Crooks recently added the code for an Internet Explorer zero-day vulnerability to the infamous RIG exploit kit.
The Internet Explorer zero-day vulnerability, tracked as CVE-2018-8174, was first discovered a few weeks ago, it affects VBScript implemented in Internet Explorer and Microsoft Office.
Researchers from Advanced Threat Response Team of 360 Core Security Division first reported the zero-day
In May, the Advanced Threat Response Team of 360 Core Security Division detected an APT attack exploiting a 0-day vulnerability and captured the world’s first malicious sample that uses it. The experts codenamed the vulnerability as “double kill” exploit.
Qihoo 360 researchers reported the vulnerability to Microsoft that addressed the flaw in the May 2018 Patch Tuesday security updates.
After the release of the security updates, on May 8, experts from Kaspersky Lab and Malwarebytes published a detailed analysis of the vulnerability, while researchers from Morphisec security firm released a proof-of-concept (PoC) code.

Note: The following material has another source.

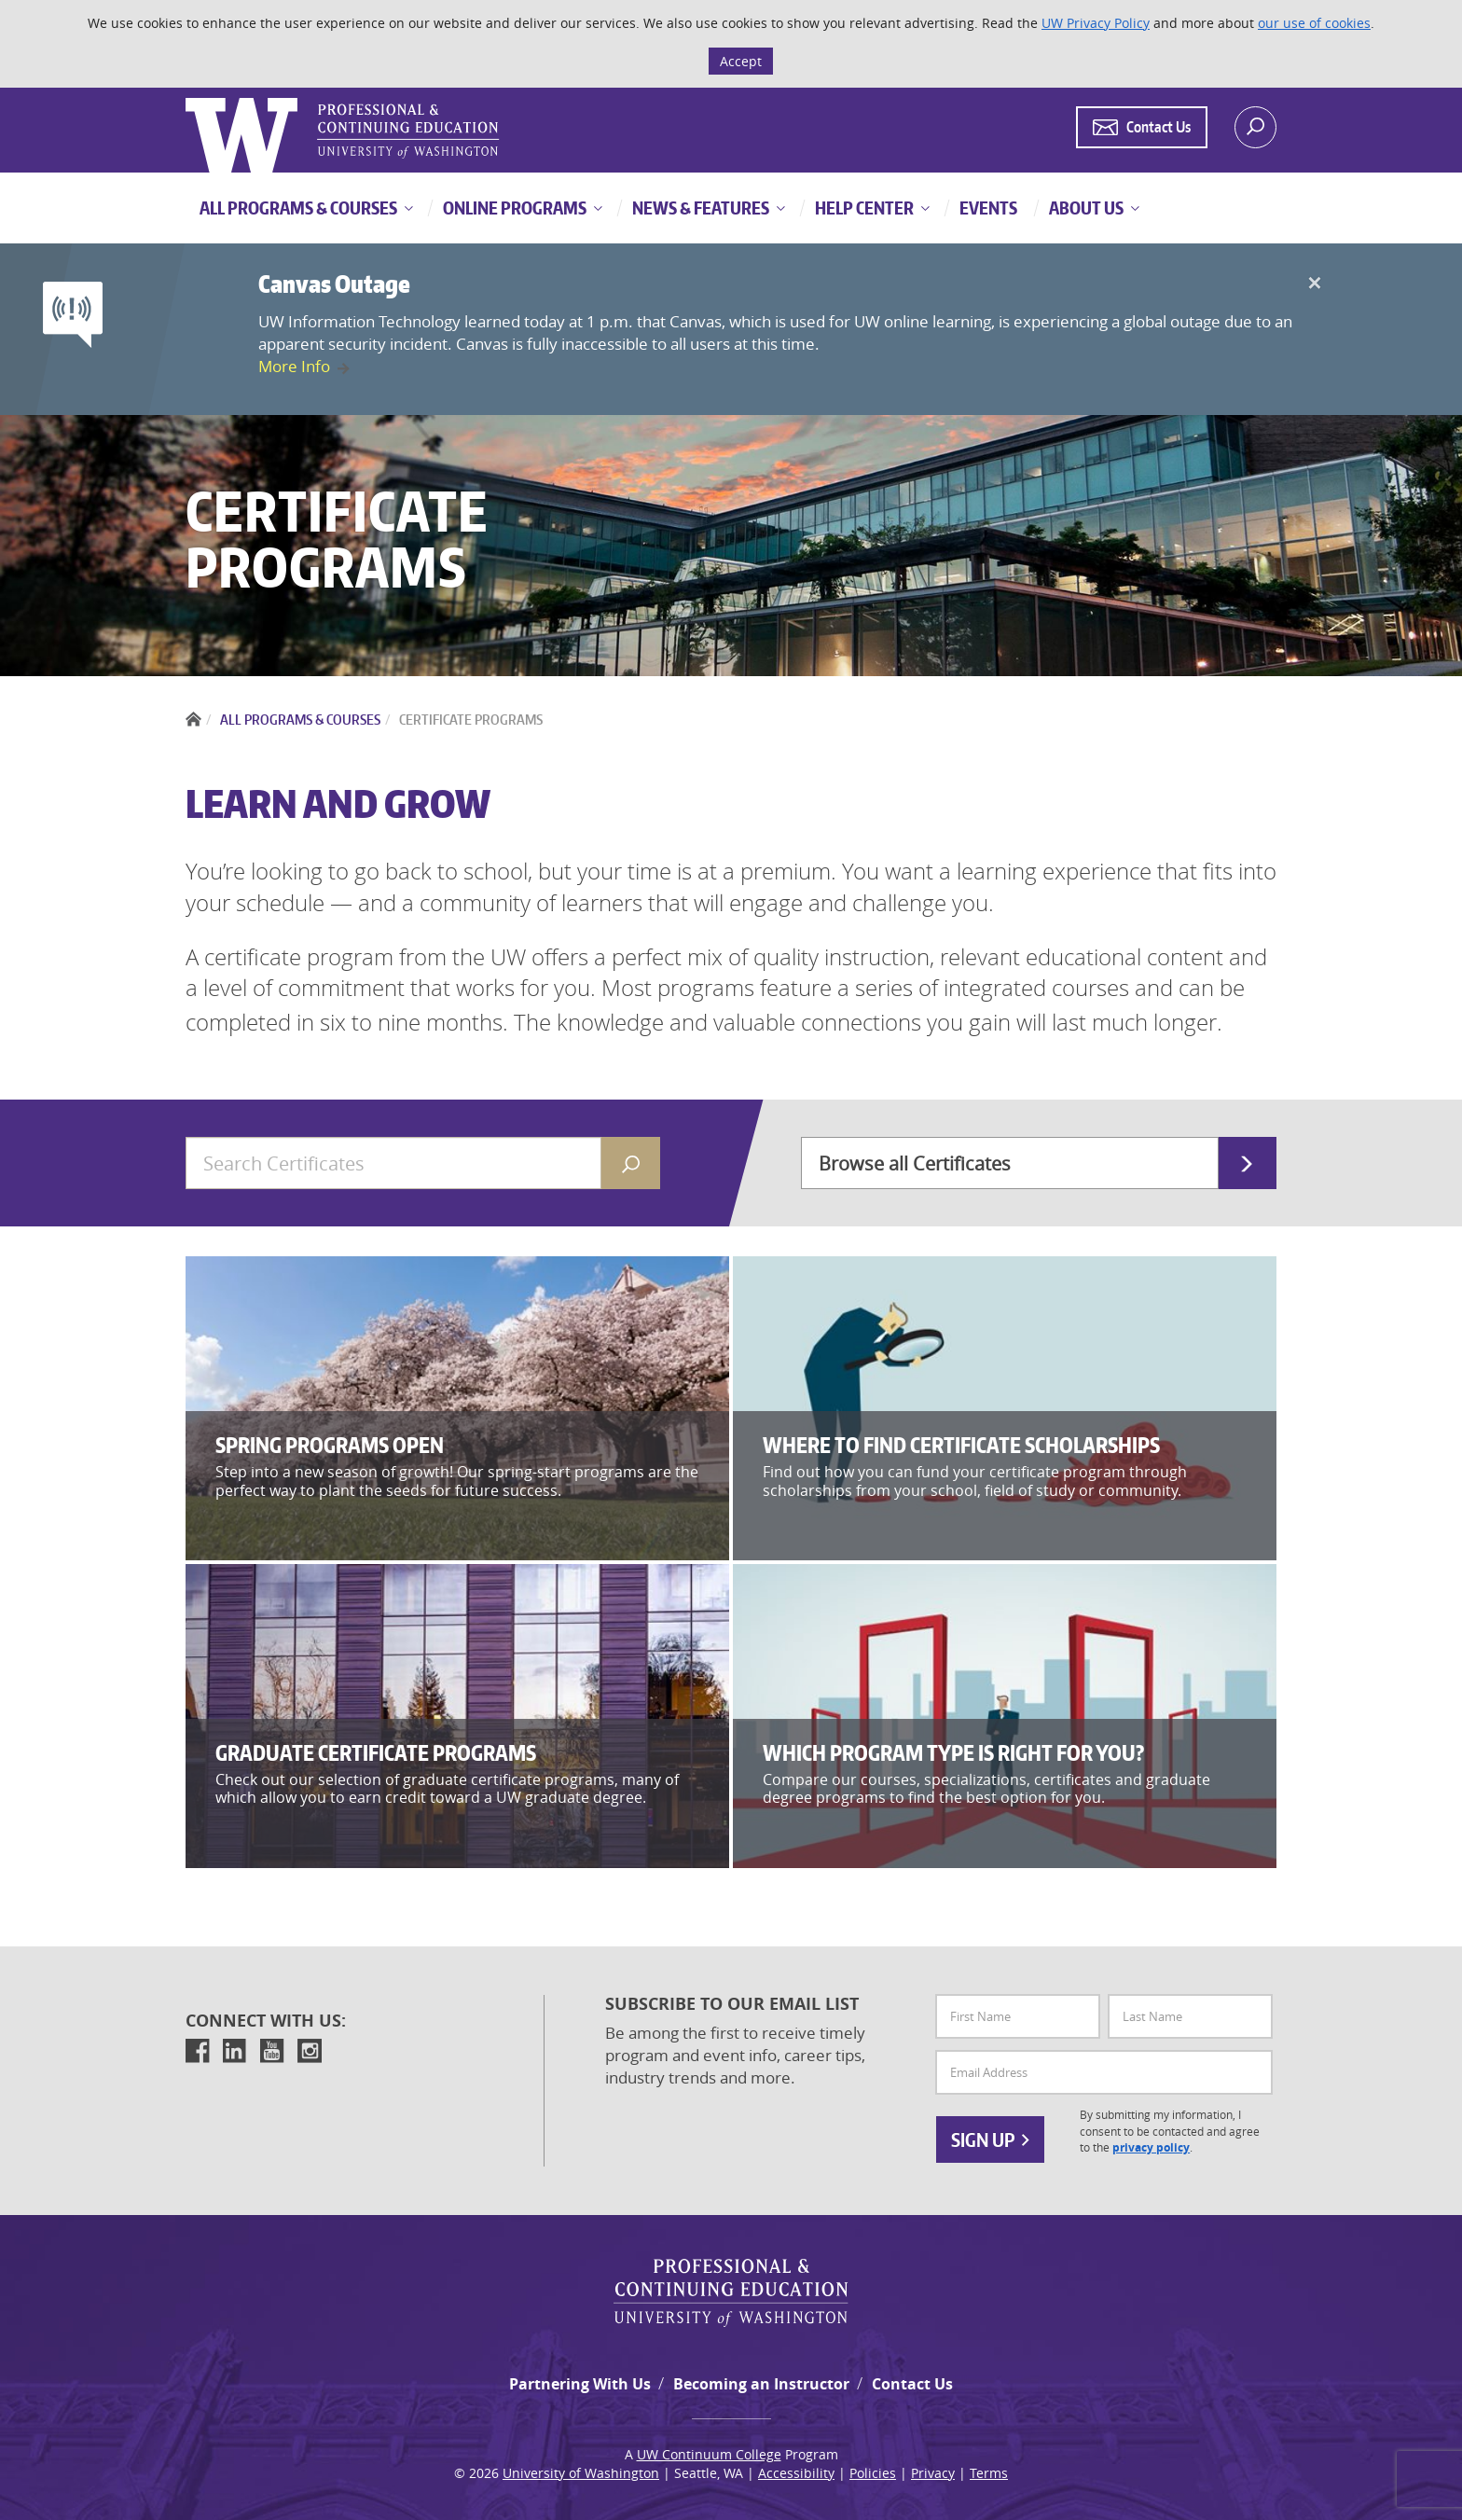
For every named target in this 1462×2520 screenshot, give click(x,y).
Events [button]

The availability of the PoC code for the vulnerability is a gift for vxers, in the specific case, the crooks included the code for the CVE-2018-8174 flaw in the RIG exploit kit.

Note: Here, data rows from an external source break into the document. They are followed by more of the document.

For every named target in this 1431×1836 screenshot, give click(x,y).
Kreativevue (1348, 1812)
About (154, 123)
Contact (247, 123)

“This will replace CVE-2016-0189 from july 2016 and might shake the Drive-By landscape for the coming months.”
Researchers from Trend Micro also observed that the RIG Exploit Kit is now leveraging CVE-2018-8174 to deliver Monero cryptocurrency miner.
“Along with updates in code, we also observed Rig integrating a cryptocurrency-mining malware as its final payload.” reads the analysis from Trend Micro.
Cyber criminals were hijacking the traffic of legitimate sites and redirecting IE users to compromised websites hosting the RIG exploit kit. The RIG exploit kit was used to drop the Smoke Loader malware, a tiny dropper used to install on the infected system a cryptocurrency miner.